Can you give some more details about where that info comes from? Is it in the info dict? Are you using gym? We do pass the info in the tensordict using info_dict_reader

If you give me more details about how you are creating the env I can guide you on how to retrieve these info

felix-basiliskroko commented 9 months ago

Yes, I use a gymnasium environment and this torchrl tutorial is basically where I got my main loop from.

def _get_info(self): return {"dummy_info": self._agent.get_position()}

The info I would want to include in the tensordict during inference/evaluation is supposed to come from this method inside my custom gymnasium environment (which is also called in the step function). For reference, the basic structure of my environment is from the official gymnasium documentation. I was hoping the 'info' (returned from the function above) to be inside this 'eval_rollout' tensordict as a seperate field, similar to 'actions' or 'observations'.

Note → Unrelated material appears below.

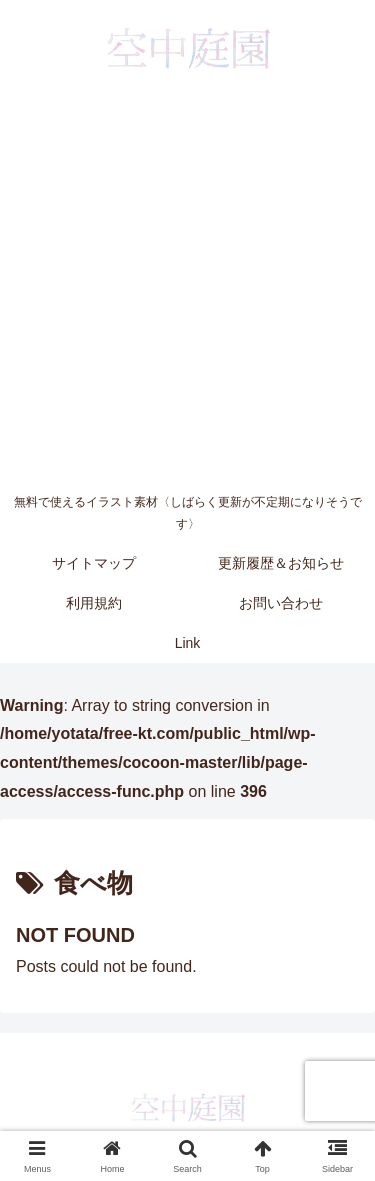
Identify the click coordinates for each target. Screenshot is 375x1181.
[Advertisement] (187, 287)
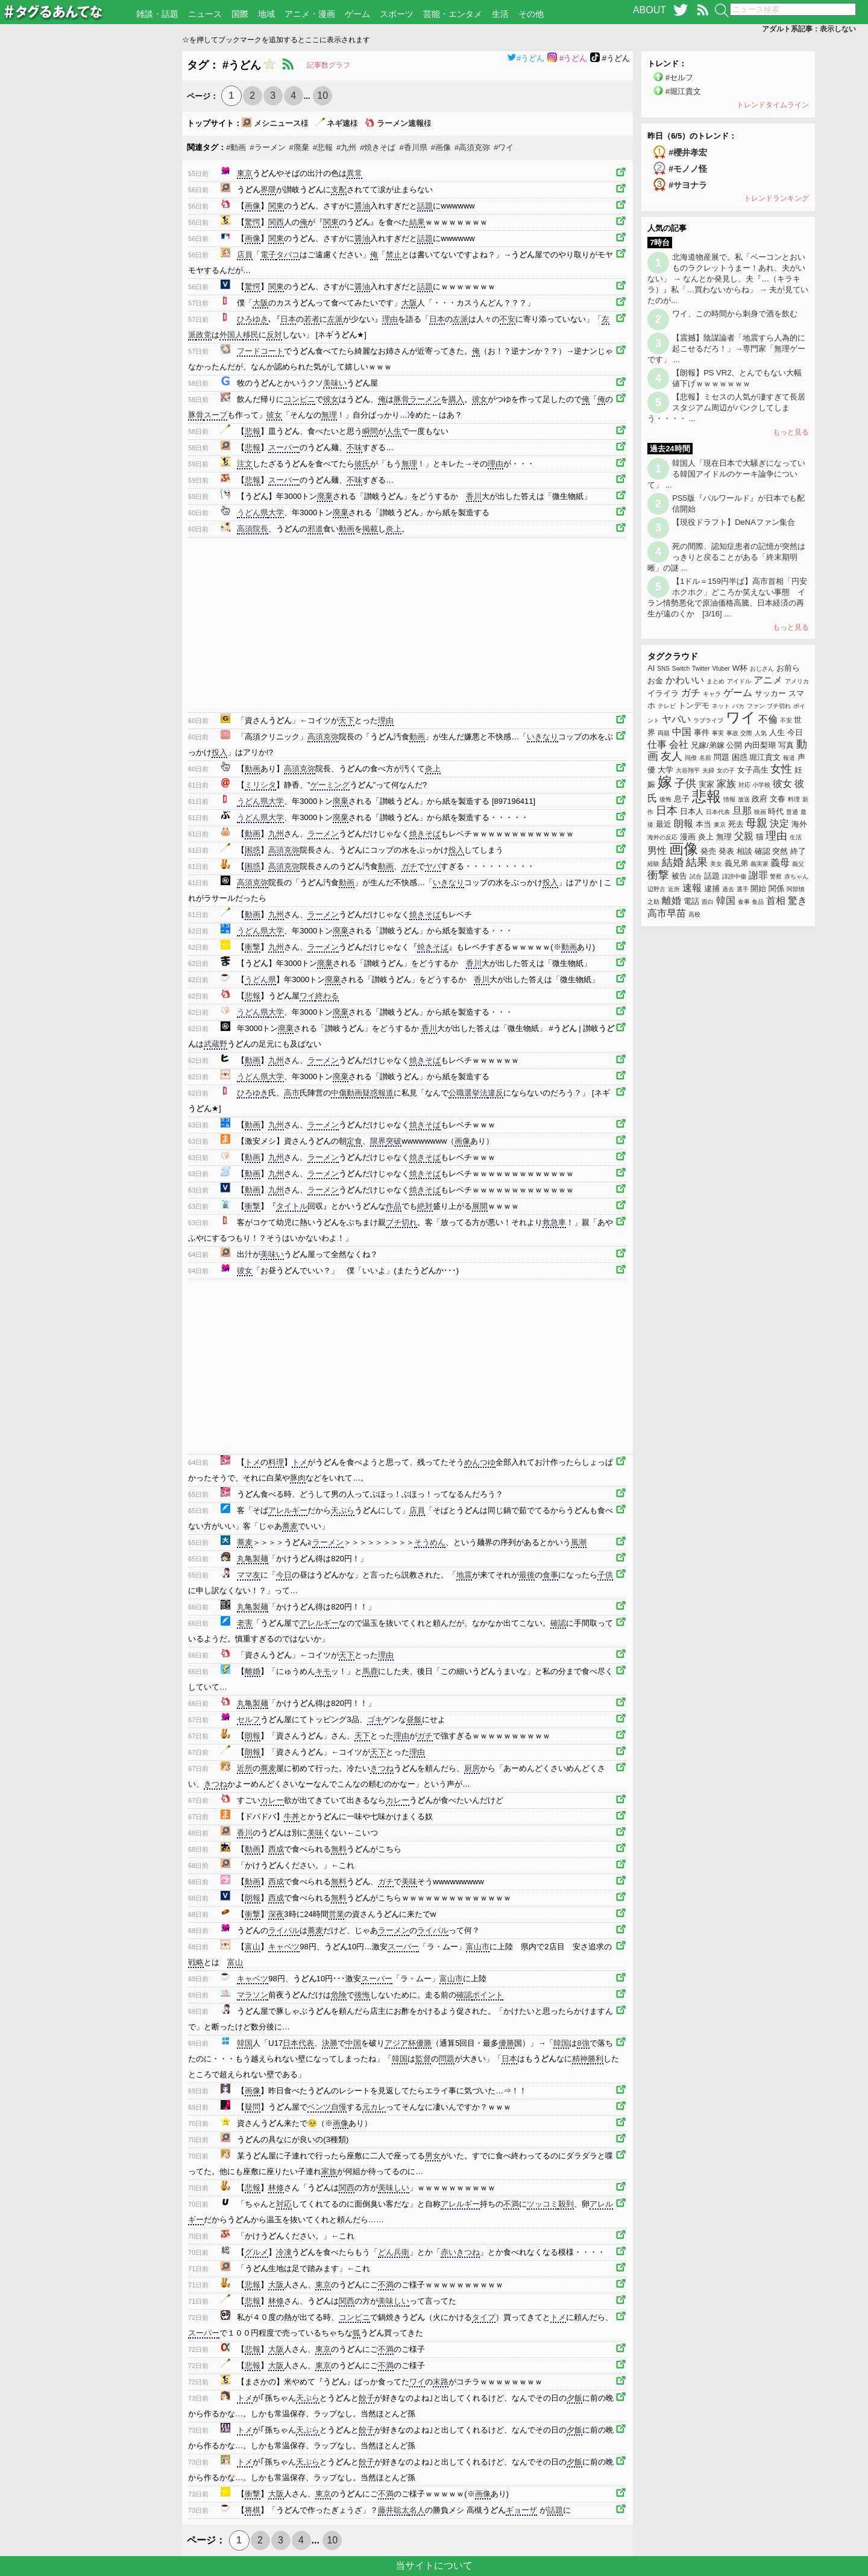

eval_rollout = env.rollout(1000, policy_module)

I hope that clarifies some things. Thanks alot for your help, I really appreciate it. Let me know if there's anything else you need to know.

vmoens commented 9 months ago

I made some improvements to this API in #1809

After I merge this PR the only thing you will need to do is call env = env.auto_register_info_dict() and all your info will be registered within the tensordict output.

We can add an option to register it all under an "info" key if necessary, though one "advantage" of tensordict is that you don't really need to put things a separate container (but I can understand that one would wish to save those extra data apart)

env = GymEnv("HalfCheetah-v4") 
env = env.auto_register_info_dict()

should work OOB